It is an intellectual culture that apologizes for the worst excesses of colonialism and imperialism, expresses apathy for the externalities of the business community in favor of "the economy," sees the destruction of the incomes of working class people in favor of cheaper labor costs overseas as progress, sees the middle class and the working class and the poor as focus groups to be manipulated, sees America as exceptional and above the concerns of having to hold up our part of treaties, be held accountable for human rights abuses other countries are held accountable for, and sees these elite views as the "mature" or realpolitik way of looking at the world rather than the abhorrent and contemptible hubris that people outside of their clique sees it. And the last thing that this culture is willing to tolerate is a naive whistle blower airing their dirty laundry and private wheeling and dealing over diplomatic cables.

I think you are confusing unprincipled and different principles, Fire. To broadly paint all individuals that work for think tanks, and inhabit the board rooms in the United States as morally depraved money driven is silly, and pretty conspiratorial. This is a pretty good example of "otherizing", it just so happens that you are otherizing up the socio-economic ladder, rather than the more oft used downward otherizing. You follow this with an unironic lambasting of American (in your words, "intellectual") Culture as imperialist, and colonial. I think this is not only inaccurate as a description of American culture, but also the culture of individuals with a great deal of influence and power in the U.S. There is a lot that could be reasonably criticized about America's governmental policies, and it's policy makers-- to resort to simplification and hyperbole isn't the most intellectually honest way to do so. I can appreciate your passion on the topic, but it really clouds any meaningful debate or discussion on the topic if before we even talk about this, we have to overcome such overwrought statements.

quote:

He, and all of his supporters, should consider it a blessing that he is still alive. In all seriousness he should be drawn and quartered for what he's done, if only to send a message to anyone else thinking of collaborating with douchebags like Julian Assange in the future.

Right. Because due process and civil rights for U.S. citizens should be set aside in favor of.. What exactly? Also, drawing and quartering hasn't been the most effective deterrent to dissent throughout history, if you bother to look into it.

This young man has rights, after all. Which is sort of the point of the thread as far as I can gather.

Zeitgueist posted:

If he's culpable to what they're blowing the whistle on, nothing.

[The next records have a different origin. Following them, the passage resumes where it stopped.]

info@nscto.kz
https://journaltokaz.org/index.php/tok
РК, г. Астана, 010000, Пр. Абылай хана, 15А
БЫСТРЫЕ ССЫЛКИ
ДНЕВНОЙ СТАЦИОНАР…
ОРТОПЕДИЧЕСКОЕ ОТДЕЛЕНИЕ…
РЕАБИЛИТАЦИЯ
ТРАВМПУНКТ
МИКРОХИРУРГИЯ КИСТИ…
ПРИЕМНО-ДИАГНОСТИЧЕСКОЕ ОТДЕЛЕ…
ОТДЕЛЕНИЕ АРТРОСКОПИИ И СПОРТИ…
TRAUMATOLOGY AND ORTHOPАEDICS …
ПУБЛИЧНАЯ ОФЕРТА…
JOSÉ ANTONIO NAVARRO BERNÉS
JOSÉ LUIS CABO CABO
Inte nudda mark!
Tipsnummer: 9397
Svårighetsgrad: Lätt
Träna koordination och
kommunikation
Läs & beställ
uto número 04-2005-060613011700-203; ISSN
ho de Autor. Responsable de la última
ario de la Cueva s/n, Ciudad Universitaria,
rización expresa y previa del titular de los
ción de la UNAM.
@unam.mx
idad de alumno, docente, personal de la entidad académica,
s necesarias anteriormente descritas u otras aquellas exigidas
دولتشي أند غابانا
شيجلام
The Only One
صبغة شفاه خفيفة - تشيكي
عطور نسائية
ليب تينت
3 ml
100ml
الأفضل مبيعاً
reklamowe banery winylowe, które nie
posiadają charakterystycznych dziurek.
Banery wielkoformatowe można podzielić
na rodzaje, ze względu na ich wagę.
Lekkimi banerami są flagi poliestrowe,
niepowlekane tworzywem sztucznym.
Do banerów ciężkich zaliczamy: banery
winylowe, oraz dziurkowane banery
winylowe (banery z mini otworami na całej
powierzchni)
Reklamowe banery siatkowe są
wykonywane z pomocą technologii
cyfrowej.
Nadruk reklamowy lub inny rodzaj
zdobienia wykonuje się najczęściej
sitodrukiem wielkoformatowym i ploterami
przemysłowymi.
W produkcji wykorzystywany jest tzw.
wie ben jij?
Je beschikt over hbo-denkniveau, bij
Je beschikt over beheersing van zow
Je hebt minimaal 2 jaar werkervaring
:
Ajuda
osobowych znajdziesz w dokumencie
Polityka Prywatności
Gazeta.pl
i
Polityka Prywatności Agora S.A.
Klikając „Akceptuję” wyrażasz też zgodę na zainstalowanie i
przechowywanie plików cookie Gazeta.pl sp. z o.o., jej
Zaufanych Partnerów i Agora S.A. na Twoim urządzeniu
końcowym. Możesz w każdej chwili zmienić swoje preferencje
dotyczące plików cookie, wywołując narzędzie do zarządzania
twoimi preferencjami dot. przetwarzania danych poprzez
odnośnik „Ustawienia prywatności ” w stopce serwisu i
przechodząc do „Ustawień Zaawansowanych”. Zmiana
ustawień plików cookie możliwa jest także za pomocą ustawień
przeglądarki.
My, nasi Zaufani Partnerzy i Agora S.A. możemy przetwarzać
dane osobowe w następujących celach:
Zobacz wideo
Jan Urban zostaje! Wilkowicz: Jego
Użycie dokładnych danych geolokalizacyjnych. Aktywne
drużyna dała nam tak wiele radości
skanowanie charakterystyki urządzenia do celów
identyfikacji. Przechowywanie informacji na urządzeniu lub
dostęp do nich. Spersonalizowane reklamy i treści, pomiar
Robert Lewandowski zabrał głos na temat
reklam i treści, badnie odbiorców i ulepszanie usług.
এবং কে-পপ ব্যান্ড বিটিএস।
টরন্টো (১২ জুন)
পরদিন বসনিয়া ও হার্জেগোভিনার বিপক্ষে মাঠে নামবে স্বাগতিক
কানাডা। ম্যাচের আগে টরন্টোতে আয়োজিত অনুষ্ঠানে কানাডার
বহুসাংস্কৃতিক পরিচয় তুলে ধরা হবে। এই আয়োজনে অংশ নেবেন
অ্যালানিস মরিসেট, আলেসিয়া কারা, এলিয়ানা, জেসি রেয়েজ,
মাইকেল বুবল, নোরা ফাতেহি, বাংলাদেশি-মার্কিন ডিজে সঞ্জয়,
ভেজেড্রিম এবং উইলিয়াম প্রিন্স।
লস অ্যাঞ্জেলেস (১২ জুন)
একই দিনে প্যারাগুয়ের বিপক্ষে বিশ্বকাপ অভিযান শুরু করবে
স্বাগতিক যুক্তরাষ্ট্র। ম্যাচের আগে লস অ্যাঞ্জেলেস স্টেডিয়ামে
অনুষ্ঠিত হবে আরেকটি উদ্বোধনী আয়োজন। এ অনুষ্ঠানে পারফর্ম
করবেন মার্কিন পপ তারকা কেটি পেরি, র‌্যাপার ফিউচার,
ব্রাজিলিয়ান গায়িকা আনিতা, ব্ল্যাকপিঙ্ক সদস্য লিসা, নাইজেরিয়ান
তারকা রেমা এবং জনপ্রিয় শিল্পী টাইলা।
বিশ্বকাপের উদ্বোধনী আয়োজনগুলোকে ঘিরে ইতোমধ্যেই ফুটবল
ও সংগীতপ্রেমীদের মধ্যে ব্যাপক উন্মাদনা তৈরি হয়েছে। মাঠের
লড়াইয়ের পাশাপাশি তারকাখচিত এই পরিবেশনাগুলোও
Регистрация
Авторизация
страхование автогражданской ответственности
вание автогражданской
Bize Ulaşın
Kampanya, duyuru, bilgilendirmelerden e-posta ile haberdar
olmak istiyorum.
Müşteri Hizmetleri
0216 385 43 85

Which it seems self-evident he is, given how hard he's cracked down on them.

It's mostly being pointed out because he very loudly and specifically complained about Bush doing the same, yet here he is doing arguably worse.

The vast, and I mean VAST majority of the material leaked has nothing to do with the Obama administration directly, or even it's policies. It does however shed light on a lot of sensitive operational information, intelligence sources and methods, and a lot of diplomatic and geopolitical information. This stuff being out there makes it very difficult for the U.S. to do business with other countries, and to maintain the operational security of any number of people.

I don't believe the administration came down hard on this because it was embarrassing personally regarding their policies, or their politics. They came down because it was the largest leak of classified information in the history of U.S. classified information-- and it directly harmed national security.

I don't believe this was whistle blowing. We have a lot, and I mean a lot of avenues to pursue in order to whistle blow. There are multiple parallel and overlapping methods for handling anything that this young man objected to. Just for starters he could and should have started with: His chain of command, then the inspector general, his congressional rep, the House Armed Services Committee, the House Select Intelligence Committee, The Senate Armed Services Committee, the Senate Select Intelligence Committee, and both of the foreign relations committees, or the government oversight committees. If he got no traction there, he could lodge complaints with legitimate international agencies. The ICC may not have jurisdiction, but there is also the UN in general. He could have made contact with these parties and lodged complaints there.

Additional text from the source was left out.